L’existence d’un intérêt public à la publication d’un article n’implique pas qu’il soit licite de révéler l’identité de la personne concernée.

Les actions en dommages-intérêts et en réparation du tort moral de l’art. 28a al. 3 CC sont indépendantes par rapport à l’action de l’art. 28a al. 1 CC. Dès lors, la réparation du préjudice fondée sur cette norme ne nécessite pas la formulation d’une conclusion en cessation ou en constatation de l’atteinte, même implicite.  

Faits

En décembre 2012, un journal tessinois fait paraître un article, ensuite repris par d’autres médias, selon lequel un avocat du canton se trouverait dans la tourmente après avoir été mêlé à la conclusion d’un « contrat suspect ». En février 2013, le même journal relaie un communiqué du ministère public selon lequel les soupçons visant l’avocat se sont en définitive révélés sans fondement.

L’avocat ouvre action contre diverses personnes physiques et morales impliquées dans la publication de décembre 2012 pour tenter d’obtenir une réparation de son préjudice.

Ses prétentions ayant été rejetées par les instances cantonales, l’avocat recourt devant le Tribunal fédéral, qui examine l’existence d’une atteinte illicite à la personnalité du recourant.

Droit

Aux termes de l’art. 28 al. 1 CC, celui qui subit une atteinte illicite à sa personnalité peut agir en justice pour sa protection contre toute personne qui y participe. Le juge peut interdire une atteinte, ordonner sa cessation ou en constater le caractère illicite (art. 28a al. 1 CC), les actions en dommages-intérêts et en réparation du tort moral étant réservées (art. 28a al. 3 CC).

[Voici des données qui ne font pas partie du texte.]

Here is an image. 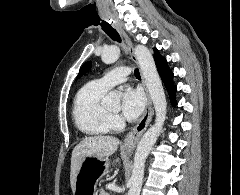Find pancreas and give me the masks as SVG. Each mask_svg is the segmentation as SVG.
<instances>
[{
    "mask_svg": "<svg viewBox=\"0 0 240 195\" xmlns=\"http://www.w3.org/2000/svg\"><path fill=\"white\" fill-rule=\"evenodd\" d=\"M99 195H109V193H107V191H104V189H100Z\"/></svg>",
    "mask_w": 240,
    "mask_h": 195,
    "instance_id": "obj_1",
    "label": "pancreas"
}]
</instances>
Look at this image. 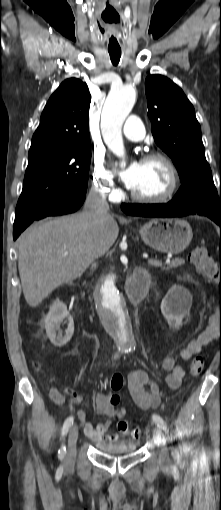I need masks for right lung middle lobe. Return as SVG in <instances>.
<instances>
[{
    "label": "right lung middle lobe",
    "mask_w": 221,
    "mask_h": 510,
    "mask_svg": "<svg viewBox=\"0 0 221 510\" xmlns=\"http://www.w3.org/2000/svg\"><path fill=\"white\" fill-rule=\"evenodd\" d=\"M91 146L29 156L16 215L30 217L88 186Z\"/></svg>",
    "instance_id": "1"
}]
</instances>
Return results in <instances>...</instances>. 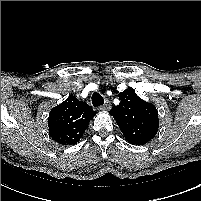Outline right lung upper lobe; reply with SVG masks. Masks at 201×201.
Masks as SVG:
<instances>
[{
    "label": "right lung upper lobe",
    "instance_id": "obj_1",
    "mask_svg": "<svg viewBox=\"0 0 201 201\" xmlns=\"http://www.w3.org/2000/svg\"><path fill=\"white\" fill-rule=\"evenodd\" d=\"M95 115L96 112L87 103L69 95L49 113V135L60 144H76Z\"/></svg>",
    "mask_w": 201,
    "mask_h": 201
}]
</instances>
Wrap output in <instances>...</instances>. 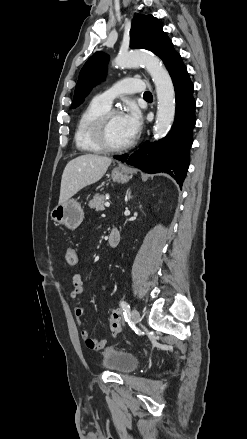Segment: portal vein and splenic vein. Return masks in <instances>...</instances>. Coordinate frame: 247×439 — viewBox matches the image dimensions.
I'll use <instances>...</instances> for the list:
<instances>
[{"label":"portal vein and splenic vein","instance_id":"18ae733b","mask_svg":"<svg viewBox=\"0 0 247 439\" xmlns=\"http://www.w3.org/2000/svg\"><path fill=\"white\" fill-rule=\"evenodd\" d=\"M104 205H105V207H109L110 203L109 202H105Z\"/></svg>","mask_w":247,"mask_h":439}]
</instances>
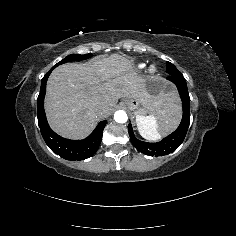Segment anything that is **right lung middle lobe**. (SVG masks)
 I'll return each instance as SVG.
<instances>
[{
  "label": "right lung middle lobe",
  "mask_w": 236,
  "mask_h": 236,
  "mask_svg": "<svg viewBox=\"0 0 236 236\" xmlns=\"http://www.w3.org/2000/svg\"><path fill=\"white\" fill-rule=\"evenodd\" d=\"M92 56V54H85V55H78V54H73V55H69L67 57H65L62 61H60L59 63H57L53 68L66 63V62H70V61H80V60H85L88 59Z\"/></svg>",
  "instance_id": "right-lung-middle-lobe-1"
}]
</instances>
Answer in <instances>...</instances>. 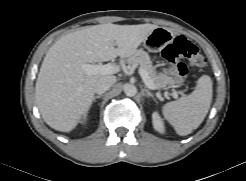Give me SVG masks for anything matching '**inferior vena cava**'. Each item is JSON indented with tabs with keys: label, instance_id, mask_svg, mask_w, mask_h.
<instances>
[{
	"label": "inferior vena cava",
	"instance_id": "obj_1",
	"mask_svg": "<svg viewBox=\"0 0 246 181\" xmlns=\"http://www.w3.org/2000/svg\"><path fill=\"white\" fill-rule=\"evenodd\" d=\"M116 82V77L115 76H104L101 77L96 85H95V93L97 94H103L105 93L107 90L110 89V87Z\"/></svg>",
	"mask_w": 246,
	"mask_h": 181
}]
</instances>
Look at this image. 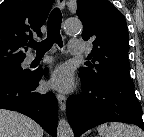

Le Tribunal fédéral commence par examiner – ce que les instances cantonales se sont abstenues de faire – dans quelle mesure la personnalité du recourant a subi une atteinte illicite, condition préalable à la réparation de son préjudice éventuel.

Une atteinte à la personnalité est notamment licite lorsqu’elle est justifiée par un intérêt public prépondérant, c’est-à-dire lorsque le sacrifice imposé à la victime est moins significatif que l’avantage qu’en retire l’opinion publique (ATF 143 III 297, résumé in LawInside.ch/467). Le rôle informatif des médias ne représente donc pas un motif justificatif absolu.

Si la publication de faits faux est en soi illicite, des imprécisions ne rendent pas nécessairement l’information fausse dans son ensemble et ne constituent une atteinte potentielle que lorsqu’elles concernent des points essentiels susceptibles de notablement diminuer la considération de la victime aux yeux des tiers. À l’inverse, une atteinte à la personnalité n’est pas exclue lorsqu’un média rapporte des informations vraies ; en dernière analyse, le critère déterminant est l’existence d’une violation de la sphère privée de la victime ou d’une dépréciation inadmissible de son image.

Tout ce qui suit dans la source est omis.